Xue Siwen, Benvie Abigail M, Blum Jamie E, Kolba Nikolai J, Cosgrove Benjamin D, Thalacker-Mercer Anna, Berry Daniel C
The Divisional of Nutritional Sciences at Cornell University, Ithaca, NY.
Current address: Department of Chemical Engineering; Stanford University; Stanford, CA.
bioRxiv. 2024 Oct 18:2024.10.15.618247. doi: 10.1101/2024.10.15.618247.
Muscle cell fusion is critical for forming and maintaining multinucleated myotubes during skeletal muscle development and regeneration. However, the molecular mechanisms directing cell-cell fusion are not fully understood. Here, we identify platelet-derived growth factor receptor beta (PDGFRβ) signaling as a key modulator of myocyte fusion in adult muscle cells. Our findings demonstrate that genetic deletion of enhances muscle regeneration and increases myofiber size, whereas PDGFRβ activation impairs muscle repair. Inhibition of PDGFRβ activity promotes myonuclear accretion in both mouse and human myotubes, whereas PDGFRβ activation stalls myotube development by preventing cell spreading to limit fusion potential. Transcriptomics analysis show that PDGFRβ signaling cooperates with TGFβ signaling to direct myocyte size and fusion. Mechanistically, PDGFRβ signaling requires STAT1 activation, and blocking STAT1 phosphorylation enhances myofiber repair and size during regeneration. Collectively, PDGFRβ signaling acts as a regenerative checkpoint and represents a potential clinical target to rapidly boost skeletal muscle repair.
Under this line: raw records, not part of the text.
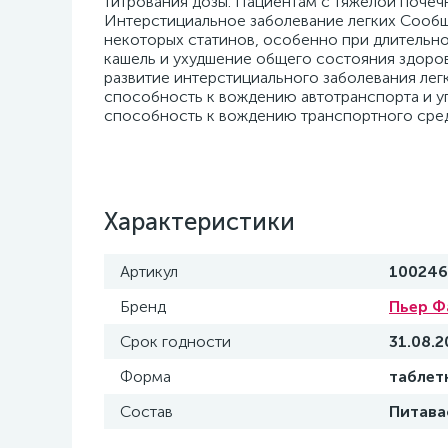
Характеристики
Артикул
100246
Бренд
Пьер Ф
Срок годности
31.08.2
Форма
таблет
Состав
Питава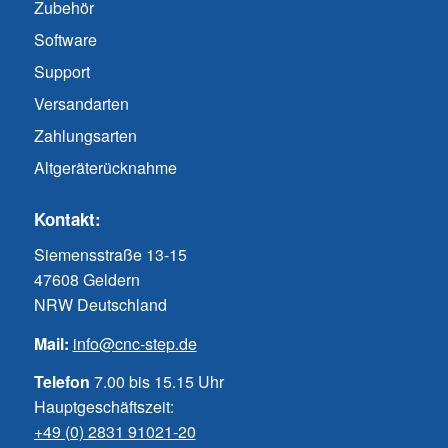
Zubehör
Software
Support
Versandarten
Zahlungsarten
Altgeräterücknahme
Kontakt:
Siemensstraße 13-15
47608 Geldern
NRW Deutschland
Mail:
info@cnc-step.de
Telefon
7.00 bis 15.15 Uhr
Hauptgeschäftszeit:
+49 (0) 2831 91021-20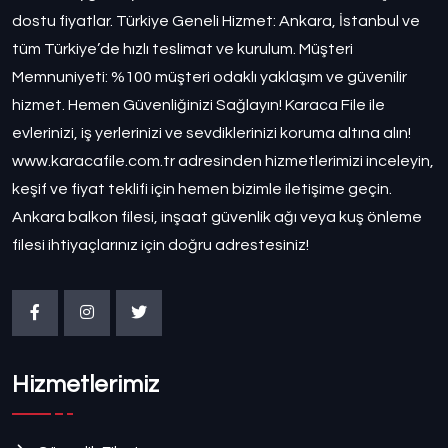
dostu fiyatlar. Türkiye Geneli Hizmet: Ankara, İstanbul ve
tüm Türkiye’de hızlı teslimat ve kurulum. Müşteri
Memnuniyeti: %100 müşteri odaklı yaklaşım ve güvenilir
hizmet. Hemen Güvenliğinizi Sağlayın! Karaca File ile
evlerinizi, iş yerlerinizi ve sevdiklerinizi koruma altına alın!
www.karacafile.com.tr adresinden hizmetlerimizi inceleyin,
keşif ve fiyat teklifi için hemen bizimle iletişime geçin.
Ankara balkon filesi, inşaat güvenlik ağı veya kuş önleme
filesi ihtiyaçlarınız için doğru adrestesiniz!
Hizmetlerimiz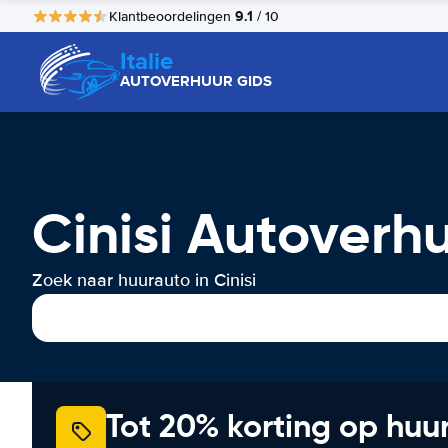
9.1
Klantbeoordelingen
/ 10
Italie
AUTOVERHUUR GIDS
Cinisi Autoverh
Zoek naar huurauto in Cinisi
Tot 20% korting op huu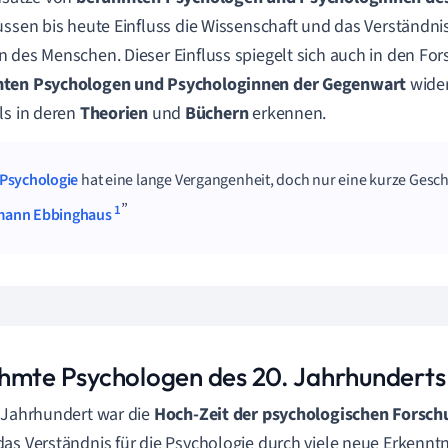
ussen bis heute Einfluss die Wissenschaft und das Verständni
 des Menschen. Dieser Einfluss spiegelt sich auch in den Fo
ten Psychologen und Psychologinnen der Gegenwart
wider 
ls in deren
Theorien
und
Büchern
erkennen.
Psychologie
hat eine lange Vergangenheit, doch nur eine kurze Gesch
1
ann Ebbinghaus
hmte Psychologen des 20. Jahrhunderts
 Jahrhundert war die
Hoch-Zeit der psychologischen Forsch
as Verständnis für die Psychologie durch viele neue Erkennt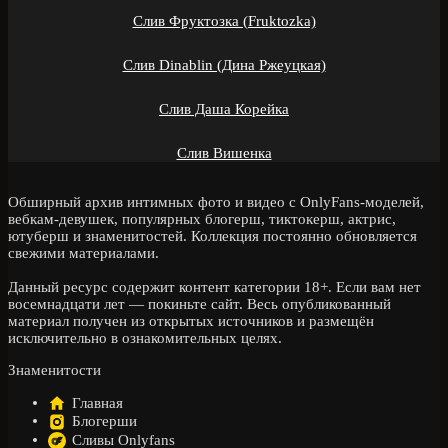
Слив Фруктозка (Fruktozka)
Слив Dinablin (Дина Ржеуцкая)
Слив Даша Корейка
Слив Вишенка
Обширный архив интимных фото и видео с OnlyFans-моделей,
вебкам-девушек, популярных блогерш, тиктокерш, актрис,
ютуберш и знаменитостей. Коллекция постоянно обновляется
свежими материалами.
Данный ресурс содержит контент категории 18+. Если вам нет
восемнадцати лет — покиньте сайт. Весь опубликованный
материал получен из открытых источников и размещён
исключительно в ознакомительных целях.
Знаменитости
Главная
Блогерши
Сливы Onlyfans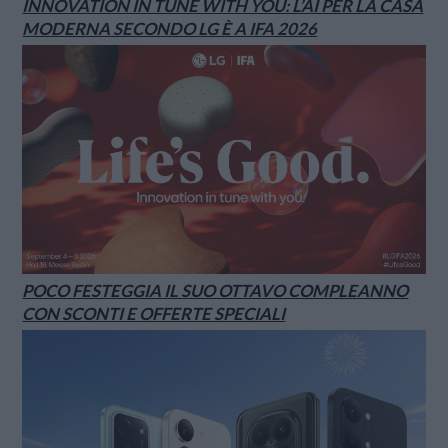
INNOVATION IN TUNE WITH YOU: L’AI PER LA CASA
MODERNA SECONDO LG È A IFA 2026
POCO FESTEGGIA IL SUO OTTAVO COMPLEANNO
CON SCONTI E OFFERTE SPECIALI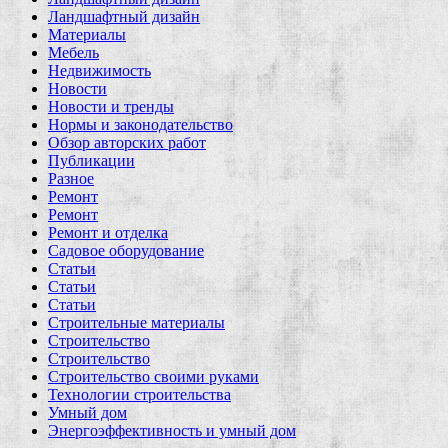
Ландшафтный дизайн
Материалы
Мебель
Недвижимость
Новости
Новости и тренды
Нормы и законодательство
Обзор авторских работ
Публикации
Разное
Ремонт
Ремонт
Ремонт и отделка
Садовое оборудование
Статьи
Статьи
Статьи
Строительные материалы
Строительство
Строительство
Строительство своими руками
Технологии строительства
Умный дом
Энергоэффективность и умный дом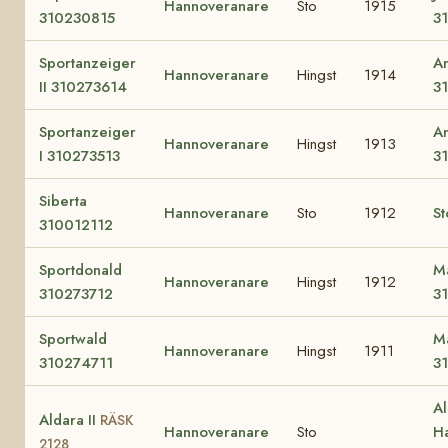
Hannoveranare
Sto
1915
310230815
3
Sportanzeiger
A
Hannoveranare
Hingst
1914
II 310273614
3
Sportanzeiger
A
Hannoveranare
Hingst
1913
I 310273513
3
Siberta
Hannoveranare
Sto
1912
St
310012112
Sportdonald
M
Hannoveranare
Hingst
1912
310273712
3
Sportwald
M
Hannoveranare
Hingst
1911
310274711
3
Al
Aldara II
RÄSK
Hannoveranare
Sto
Ha
2128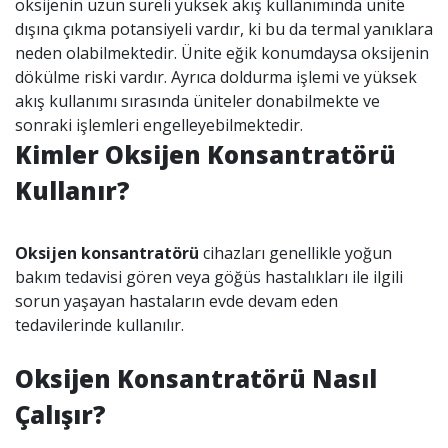
oksijenin uzun süreli yüksek akış kullanımında ünite
dışına çıkma potansiyeli vardır, ki bu da termal yanıklara
neden olabilmektedir. Ünite eğik konumdaysa oksijenin
dökülme riski vardır. Ayrıca doldurma işlemi ve yüksek
akış kullanımı sırasında üniteler donabilmekte ve
sonraki işlemleri engelleyebilmektedir.
Kimler Oksijen Konsantratörü
Kullanır?
Oksijen konsantratörü
cihazları genellikle yoğun
bakım tedavisi gören veya göğüs hastalıkları ile ilgili
sorun yaşayan hastaların evde devam eden
tedavilerinde kullanılır.
Oksijen Konsantratörü Nasıl
Çalışır?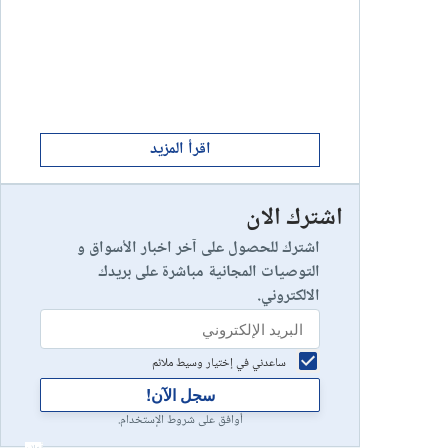
ابدأ الان
8
يخسر 89٪ من مستثمري التجزئة أموالهم.
إستعراض شركة
ابدأ الان
9
إستعراض شركة
اقرأ المزيد
اشترك الان
رأس مالك في خطر
10
إستعراض شركة
اشترك للحصول على آخر اخبار الأسواق و
التوصيات المجانية مباشرة على بريدك
الالكتروني.
ساعدني في إختيار وسيط ملائم
سجل الآن!
أوافق على شروط الإستخدام.
أعلان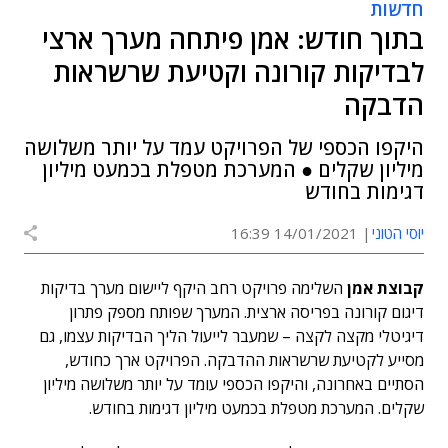
חדשות
בתוך חודש: אמן פיתחה מערך ארצי
לבדיקות קורונה וקטיעת שרשראות
הדבקה
היקפו הכספי של הפרויקט עמד על יותר משלושה
מיליון שקלים ● המערכת מטפלת בכמעט מיליון
דגימות בחודש
יוסי הטוני
14/01/2021 16:39
קבוצת אמן
השלימה פרויקט רחב היקף ליישום מערך בדיקות
דיגום קורונה בפריסה ארצית. המערך שפותח מספק פתרון
דיגיטלי מקצה לקצה – שמעבר לייעול הליך הבדיקות עצמו, גם
מסייע לקטיעת שרשראות ההדבקה. הפרויקט ארך כחודש,
הסתיים באחרונה, והיקפו הכספי עומד על יותר משלושה מיליון
שקלים. המערכת מטפלת בכמעט מיליון דגימות בחודש.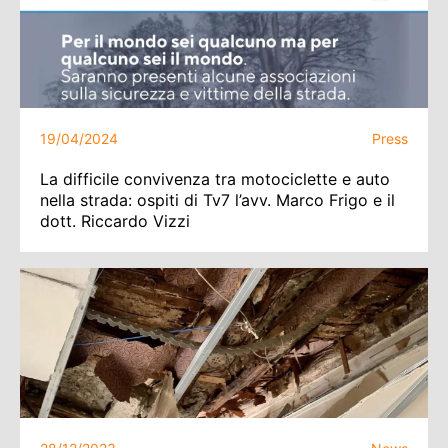
19/04/2024
Press
La difficile convivenza tra motociclette e auto
nella strada: ospiti di Tv7 l’avv. Marco Frigo e il
dott. Riccardo Vizzi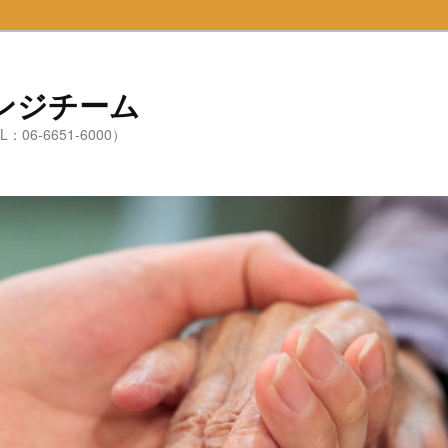
ンジチーム
6-6651-6000）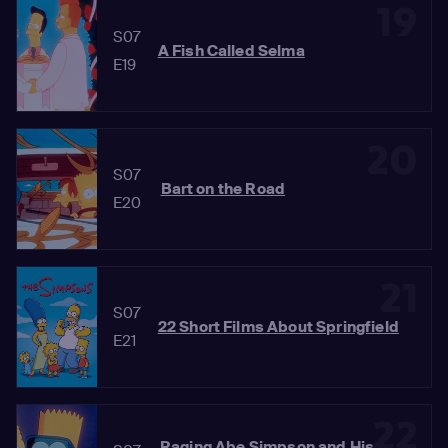
19
S07
A Fish Called Selma
E19
20
S07
Bart on the Road
E20
21
S07
22 Short Films About Springfield
E21
22
Raging Abe Simpson and His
在骨骼肌发育和再生过程中,肌细胞融合对于形成和维持多核肌管至关重要。然而,指导细胞间融合的分子机制尚未完全明确。在此,我们确定血小板衍生生长因子受体β(PDGFRβ)信号传导是成年肌细胞中肌细胞融合的关键调节因子。我们的研究结果表明,基因缺失可增强肌肉再生并增加肌纤维大小,而PDGFRβ激活则会损害肌肉修复。抑制PDGFRβ活性可促进小鼠和人类肌管中的肌核增加,而PDGFRβ激活则通过阻止细胞铺展以限制融合潜能来阻碍肌管发育。转录组学分析表明,PDGFRβ信号传导与TGFβ信号传导协同作用以指导肌细胞大小和融合。从机制上讲,PDGFRβ信号传导需要STAT1激活,而阻断STAT1磷酸化可增强再生过程中的肌纤维修复和大小。总体而言,PDGFRβ信号传导作为一个再生检查点,代表了一个快速促进骨骼肌修复的潜在临床靶点。